#### Instructions to follow
Each entry is to be repeated word for word, and the images are to be dropped.

#### Extracted records
▼

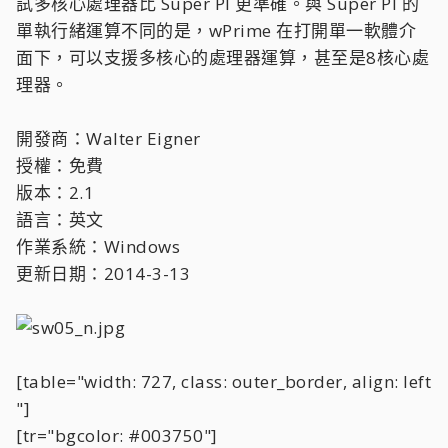
試多核心處理器比 Super PI 更準確。與 Super PI 的
單執行緒運算不同的是，wPrime 在打開單一軟體介
面下，可以支援多核心的處理器運算，甚至是8核心處
理器。
開發商：Walter Eigner
授權：免費
版本：2.1
語言：英文
作業系統：Windows
更新日期：2014-3-13
[table="width: 727, class: outer_border, align: left
"]
[tr="bgcolor: #003750"]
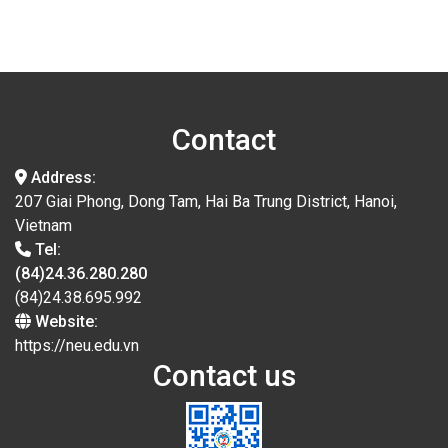
Contact
Address:
207 Giai Phong, Dong Tam, Hai Ba Trung District, Hanoi,
Vietnam
Tel:
(84)24.36.280.280
(84)24.38.695.992
Website:
https://neu.edu.vn
Contact us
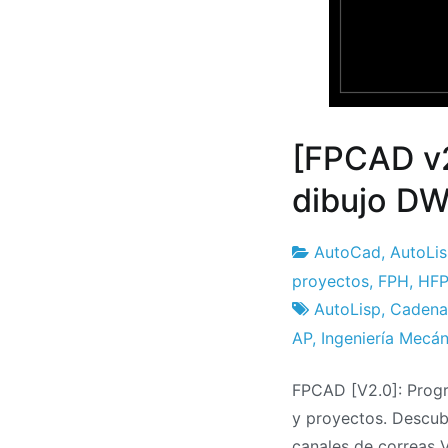
[FPCAD v
dibujo DW
AutoCad
,
AutoLi
Fábrica
25
proyectos
,
FPH
,
HFP
de
el
AutoLisp
,
Cadena
proyectos
julio
AP
,
Ingeniería Mecán
el
FPCAD [V2.0]: Progr
2021
y proyectos. Descubr
canales de correas V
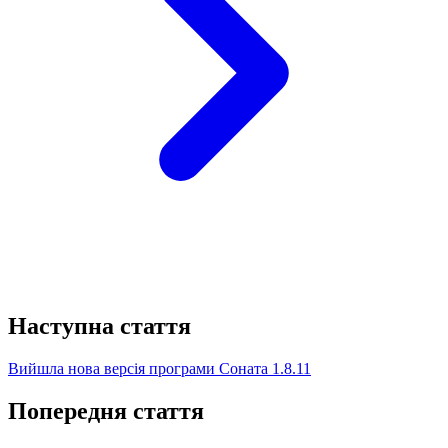
Наступна стаття
Вийшла нова версія програми Соната 1.8.11
Попередня стаття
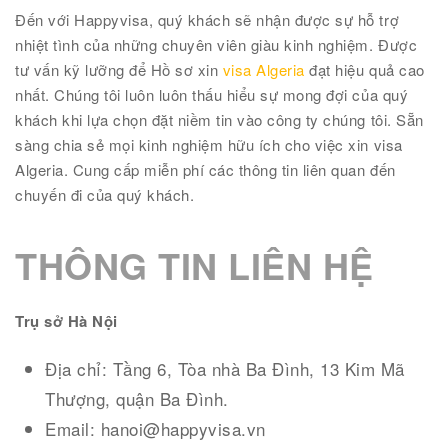
Đến với Happyvisa, quý khách sẽ nhận được sự hỗ trợ
nhiệt tình của những chuyên viên giàu kinh nghiệm. Được
tư vấn kỹ lưỡng để Hồ sơ xin
visa Algeria
đạt hiệu quả cao
nhất. Chúng tôi luôn luôn thấu hiểu sự mong đợi của quý
khách khi lựa chọn đặt niềm tin vào công ty chúng tôi. Sẵn
sàng chia sẻ mọi kinh nghiệm hữu ích cho việc xin visa
Algeria. Cung cấp miễn phí các thông tin liên quan đến
chuyến đi của quý khách.
THÔNG TIN LIÊN HỆ
Trụ sở Hà Nội
Địa chỉ: Tầng 6, Tòa nhà Ba Đình, 13 Kim Mã
Thượng, quận Ba Đình.
Email: hanoi@happyvisa.vn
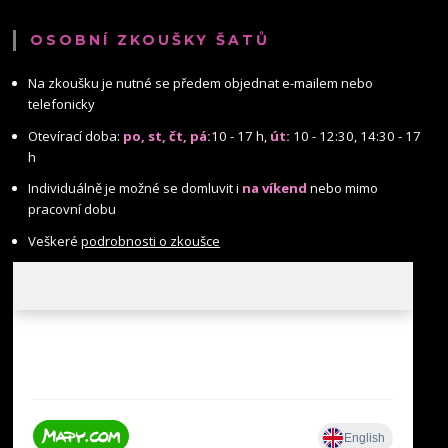
OSOBNÍ ZKOUŠKY ŠATŮ
Na zkoušku je nutné se předem objednat e-mailem nebo
telefonicky
Otevírací doba:
po, st, čt, pá:
10 - 17 h,
út:
10 - 12:30, 14:30 - 17
h
Individuálně je možné se domluvit i
na víkend
nebo mimo
pracovní dobu
Veškeré
podrobnosti o zkoušce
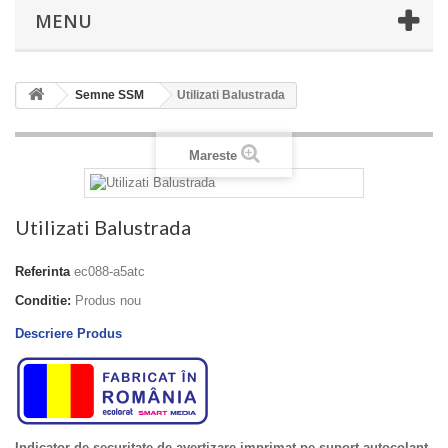
MENU
Semne SSM
Utilizati Balustrada
Mareste
Utilizati Balustrada
Referinta
ec088-a5atc
Conditie:
Produs nou
Descriere Produs
Indicator de securitate de avertizare imprimat pe suport autocolant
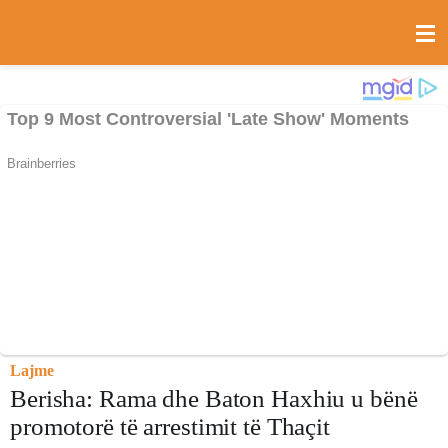
Lajme
Berisha: Rama dhe Baton Haxhiu u bënë
promotorë të arrestimit të Thaçit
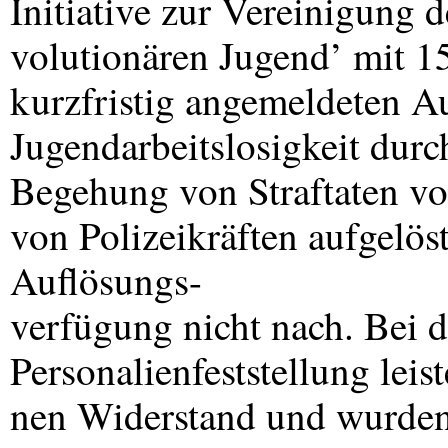
Initiative zur Vereinigung d
volutionären Jugend’ mit 1
kurzfristig angemeldeten 
Jugendarbeitslosigkeit durc
Begehung von Straftaten v
von Polizeikräften aufgelös
Auflösungs-
verfügung nicht nach. Bei 
Personalienfeststellung leis
nen Widerstand und wurden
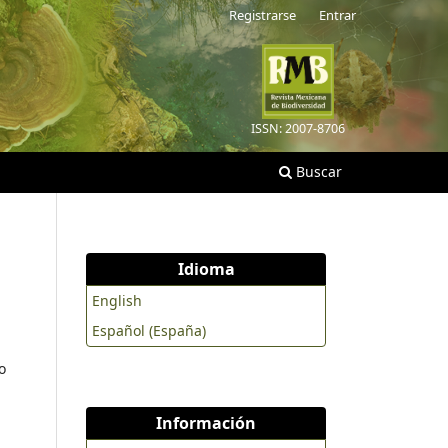
Registrarse
Entrar
ISSN: 2007-8706
Buscar
Idioma
English
Español (España)
o
Información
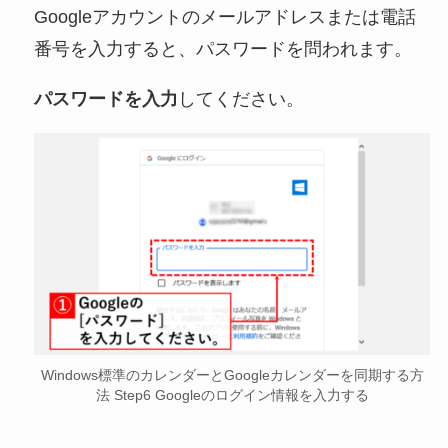
Googleアカウントのメールアドレスまたは電話
番号を入力すると、パスワードを問われます。
パスワードを入力
してください。
Windows標準のカレンダーとGoogleカレンダーを同期する方
法 Step6 Googleのログイン情報を入力する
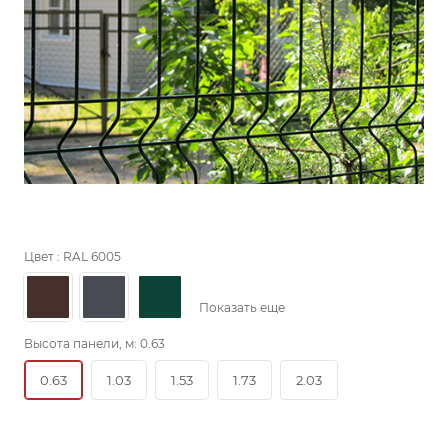
Цвет :
RAL 6005
Показать еще
Высота панели, м:
0.63
0.63
1.03
1.53
1.73
2.03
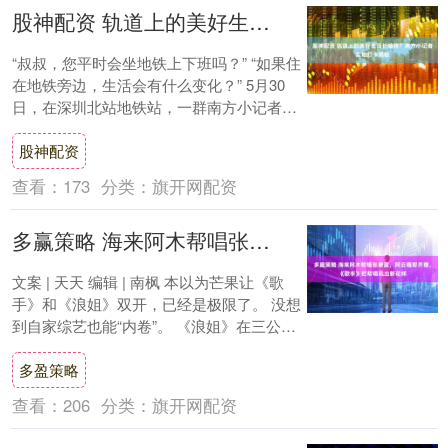
股神配资 轨道上的美好生活长啥样？南方小记者实地打卡揭秘
“叔叔，您平时会坐地铁上下班吗？” “如果住
在地铁旁边，生活会有什么变化？” 5月30
日，在深圳北站地铁站，一群南方小记者穿
梭在人群中。他们拿着采访本，鼓起勇气....
股神配资
查看：
173
分类：
旗开网配资
多赢策略 海来阿木帮唱张碧晨，阿云嘎帮齐豫，《歌手》把帮唱玩出新花样
文案 | 天天 编辑 | 南枫 本以为芒果让《歌
手》和《浪姐》双开，已经是极限了。 没想
到自家综艺也能“内卷”。 《浪姐》在三公
时，与《歌手》首播撞档，直接连续....
多盈策略
查看：
206
分类：
旗开网配资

▲

#### Result
試多核心處理器比 Super PI 更準確。與 Super PI 的
單執行緒運算不同的是，wPrime 在打開單一軟體介
面下，可以支援多核心的處理器運算，甚至是8核心處
理器。
開發商：Walter Eigner
授權：免費
版本：2.1
語言：英文
作業系統：Windows
更新日期：2014-3-13
[table="width: 727, class: outer_border, align: left
"]
[tr="bgcolor: #003750"]
Contact
Address:
207 Giai Phong, Dong Tam, Hai Ba Trung District, Hanoi,
Vietnam
Tel:
(84)24.36.280.280
(84)24.38.695.992
Website:
https://neu.edu.vn
Contact us
[FPCAD v
dibujo DW
AutoCad
,
AutoLi
Fábrica
25
proyectos
,
FPH
,
HFP
de
el
AutoLisp
,
Cadena
proyectos
julio
AP
,
Ingeniería Mecán
el
FPCAD [V2.0]: Progr
2021
y proyectos. Descubr
canales de correas V
Наступна стаття
Вийшла нова версія програми Соната 1.8.11
Попередня стаття
Đến với Happyvisa, quý khách sẽ nhận được sự hỗ trợ
nhiệt tình của những chuyên viên giàu kinh nghiệm. Được
tư vấn kỹ lưỡng để Hồ sơ xin
visa Algeria
đạt hiệu quả cao
nhất. Chúng tôi luôn luôn thấu hiểu sự mong đợi của quý
khách khi lựa chọn đặt niềm tin vào công ty chúng tôi. Sẵn
sàng chia sẻ mọi kinh nghiệm hữu ích cho việc xin visa
Algeria. Cung cấp miễn phí các thông tin liên quan đến
chuyến đi của quý khách.
THÔNG TIN LIÊN HỆ
Trụ sở Hà Nội
Địa chỉ: Tầng 6, Tòa nhà Ba Đình, 13 Kim Mã
Thượng, quận Ba Đình.
Email: hanoi@happyvisa.vn
OSOBNÍ ZKOUŠKY ŠATŮ
Na zkoušku je nutné se předem objednat e-mailem nebo
telefonicky
Otevírací doba:
po, st, čt, pá:
10 - 17 h,
út:
10 - 12:30, 14:30 - 17
h
Individuálně je možné se domluvit i
na víkend
nebo mimo
pracovní dobu
Veškeré
podrobnosti o zkoušce
MENU
Semne SSM
Utilizati Balustrada
Mareste
Utilizati Balustrada
Referinta
ec088-a5atc
Conditie:
Produs nou
Descriere Produs
Indicator de securitate de avertizare imprimat pe suport autocolant
Lajme
Berisha: Rama dhe Baton Haxhiu u bënë
promotorë të arrestimit të Thaçit
Initiative zur Vereinigung d
volutionären Jugend’ mit 1
kurzfristig angemeldeten 
Jugendarbeitslosigkeit durc
Begehung von Straftaten v
von Polizeikräften aufgelös
Auflösungs-
verfügung nicht nach. Bei 
Personalienfeststellung leis
nen Widerstand und wurden
Registrarse
Entrar
ISSN: 2007-8706
Buscar
Idioma
English
Español (España)
o
Información
Googleアカウントのメールアドレスまたは電話
番号を入力すると、パスワードを問われます。
パスワードを入力
してください。
Windows標準のカレンダーとGoogleカレンダーを同期する方
法 Step6 Googleのログイン情報を入力する
Цвет :
RAL 6005
Показать еще
Высота панели, м:
0.63
0.63
1.03
1.53
1.73
2.03
股神配资 轨道上的美好生活长啥样？南方小记者实地打卡揭秘
“叔叔，您平时会坐地铁上下班吗？” “如果住
在地铁旁边，生活会有什么变化？” 5月30
日，在深圳北站地铁站，一群南方小记者穿
梭在人群中。他们拿着采访本，鼓起勇气....
股神配资
查看：
173
分类：
旗开网配资
多赢策略 海来阿木帮唱张碧晨，阿云嘎帮齐豫，《歌手》把帮唱玩出新花样
文案 | 天天 编辑 | 南枫 本以为芒果让《歌
手》和《浪姐》双开，已经是极限了。 没想
到自家综艺也能“内卷”。 《浪姐》在三公
时，与《歌手》首播撞档，直接连续....
多盈策略
查看：
206
分类：
旗开网配资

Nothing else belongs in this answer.